## Work request
Taking the line that contains "企业新闻 (379, 240)" as the starting point, give again exactly every line up to and including the last line of the records below.

————————

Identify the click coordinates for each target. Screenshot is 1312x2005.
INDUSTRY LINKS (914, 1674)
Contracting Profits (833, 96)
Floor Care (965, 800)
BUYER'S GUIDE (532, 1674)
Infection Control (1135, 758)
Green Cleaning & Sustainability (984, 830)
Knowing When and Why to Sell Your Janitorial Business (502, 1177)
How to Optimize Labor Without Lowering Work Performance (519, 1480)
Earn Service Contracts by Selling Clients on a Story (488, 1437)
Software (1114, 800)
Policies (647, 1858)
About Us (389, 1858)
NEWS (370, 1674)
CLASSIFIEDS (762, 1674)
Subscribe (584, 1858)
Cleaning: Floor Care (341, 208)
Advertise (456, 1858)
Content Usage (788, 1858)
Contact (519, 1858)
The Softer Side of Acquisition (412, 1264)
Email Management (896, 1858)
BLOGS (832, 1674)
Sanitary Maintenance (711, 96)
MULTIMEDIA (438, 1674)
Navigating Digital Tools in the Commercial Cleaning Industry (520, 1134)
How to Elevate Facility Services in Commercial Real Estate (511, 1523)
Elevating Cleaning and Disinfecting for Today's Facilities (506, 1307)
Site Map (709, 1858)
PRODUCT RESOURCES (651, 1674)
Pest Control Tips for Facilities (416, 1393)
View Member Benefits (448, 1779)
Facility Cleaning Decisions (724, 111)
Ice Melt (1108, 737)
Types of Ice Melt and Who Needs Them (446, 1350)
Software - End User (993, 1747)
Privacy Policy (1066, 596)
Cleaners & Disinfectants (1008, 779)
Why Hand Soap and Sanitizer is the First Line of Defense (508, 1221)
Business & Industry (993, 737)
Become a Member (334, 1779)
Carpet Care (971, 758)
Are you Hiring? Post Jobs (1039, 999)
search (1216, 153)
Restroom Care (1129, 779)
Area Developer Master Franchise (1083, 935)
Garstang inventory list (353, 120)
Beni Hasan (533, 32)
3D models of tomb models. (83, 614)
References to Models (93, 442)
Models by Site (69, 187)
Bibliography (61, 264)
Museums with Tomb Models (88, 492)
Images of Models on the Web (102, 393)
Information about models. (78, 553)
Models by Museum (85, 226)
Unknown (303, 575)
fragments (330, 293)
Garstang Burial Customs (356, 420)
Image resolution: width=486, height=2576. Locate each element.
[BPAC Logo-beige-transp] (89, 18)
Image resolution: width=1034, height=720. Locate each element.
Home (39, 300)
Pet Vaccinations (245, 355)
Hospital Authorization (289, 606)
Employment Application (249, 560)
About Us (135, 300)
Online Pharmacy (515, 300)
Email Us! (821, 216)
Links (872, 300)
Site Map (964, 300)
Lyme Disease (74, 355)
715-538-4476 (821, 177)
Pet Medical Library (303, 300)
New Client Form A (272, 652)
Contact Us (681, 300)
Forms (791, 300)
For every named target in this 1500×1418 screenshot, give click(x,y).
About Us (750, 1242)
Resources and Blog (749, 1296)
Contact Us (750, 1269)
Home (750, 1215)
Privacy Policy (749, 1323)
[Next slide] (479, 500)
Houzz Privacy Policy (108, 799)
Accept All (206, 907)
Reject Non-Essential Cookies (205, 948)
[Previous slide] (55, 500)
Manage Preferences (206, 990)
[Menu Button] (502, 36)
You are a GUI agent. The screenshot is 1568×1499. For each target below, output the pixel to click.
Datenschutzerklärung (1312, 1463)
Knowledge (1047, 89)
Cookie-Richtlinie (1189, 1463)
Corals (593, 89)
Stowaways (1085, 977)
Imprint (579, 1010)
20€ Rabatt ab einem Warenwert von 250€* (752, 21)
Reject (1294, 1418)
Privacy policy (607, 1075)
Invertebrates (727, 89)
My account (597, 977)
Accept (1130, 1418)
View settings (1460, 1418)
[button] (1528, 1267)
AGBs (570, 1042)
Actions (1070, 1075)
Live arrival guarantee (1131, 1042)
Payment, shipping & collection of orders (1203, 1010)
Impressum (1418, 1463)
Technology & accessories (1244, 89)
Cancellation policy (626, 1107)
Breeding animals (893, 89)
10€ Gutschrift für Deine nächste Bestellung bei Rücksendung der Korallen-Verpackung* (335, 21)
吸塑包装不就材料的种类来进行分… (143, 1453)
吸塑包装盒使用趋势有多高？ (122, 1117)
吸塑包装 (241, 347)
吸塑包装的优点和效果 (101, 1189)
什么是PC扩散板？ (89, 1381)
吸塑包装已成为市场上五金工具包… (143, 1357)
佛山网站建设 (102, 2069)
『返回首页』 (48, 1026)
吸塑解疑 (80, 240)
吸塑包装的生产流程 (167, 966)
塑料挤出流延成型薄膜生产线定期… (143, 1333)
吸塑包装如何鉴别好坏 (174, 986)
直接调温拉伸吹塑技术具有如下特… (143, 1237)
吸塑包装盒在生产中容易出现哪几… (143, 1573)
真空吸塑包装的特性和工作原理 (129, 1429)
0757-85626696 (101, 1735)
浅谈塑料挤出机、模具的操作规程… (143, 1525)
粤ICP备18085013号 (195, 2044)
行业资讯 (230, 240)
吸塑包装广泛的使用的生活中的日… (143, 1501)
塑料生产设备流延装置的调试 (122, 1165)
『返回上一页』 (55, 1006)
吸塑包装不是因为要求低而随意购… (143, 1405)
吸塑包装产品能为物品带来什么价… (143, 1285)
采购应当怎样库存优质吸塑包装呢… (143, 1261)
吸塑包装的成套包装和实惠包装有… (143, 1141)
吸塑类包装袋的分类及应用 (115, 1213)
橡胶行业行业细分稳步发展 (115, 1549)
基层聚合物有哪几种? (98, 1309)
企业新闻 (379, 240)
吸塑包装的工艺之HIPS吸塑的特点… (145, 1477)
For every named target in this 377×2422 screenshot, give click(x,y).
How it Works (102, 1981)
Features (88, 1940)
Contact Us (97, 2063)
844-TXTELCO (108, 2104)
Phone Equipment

————————

## Response for this exercise
企业新闻 (379, 240)
吸塑包装的工艺之HIPS吸塑的特点… (145, 1477)
For every named target in this 377×2422 screenshot, give click(x,y).
How it Works (102, 1981)
Features (88, 1940)
Contact Us (97, 2063)
844-TXTELCO (108, 2104)
Phone Equipment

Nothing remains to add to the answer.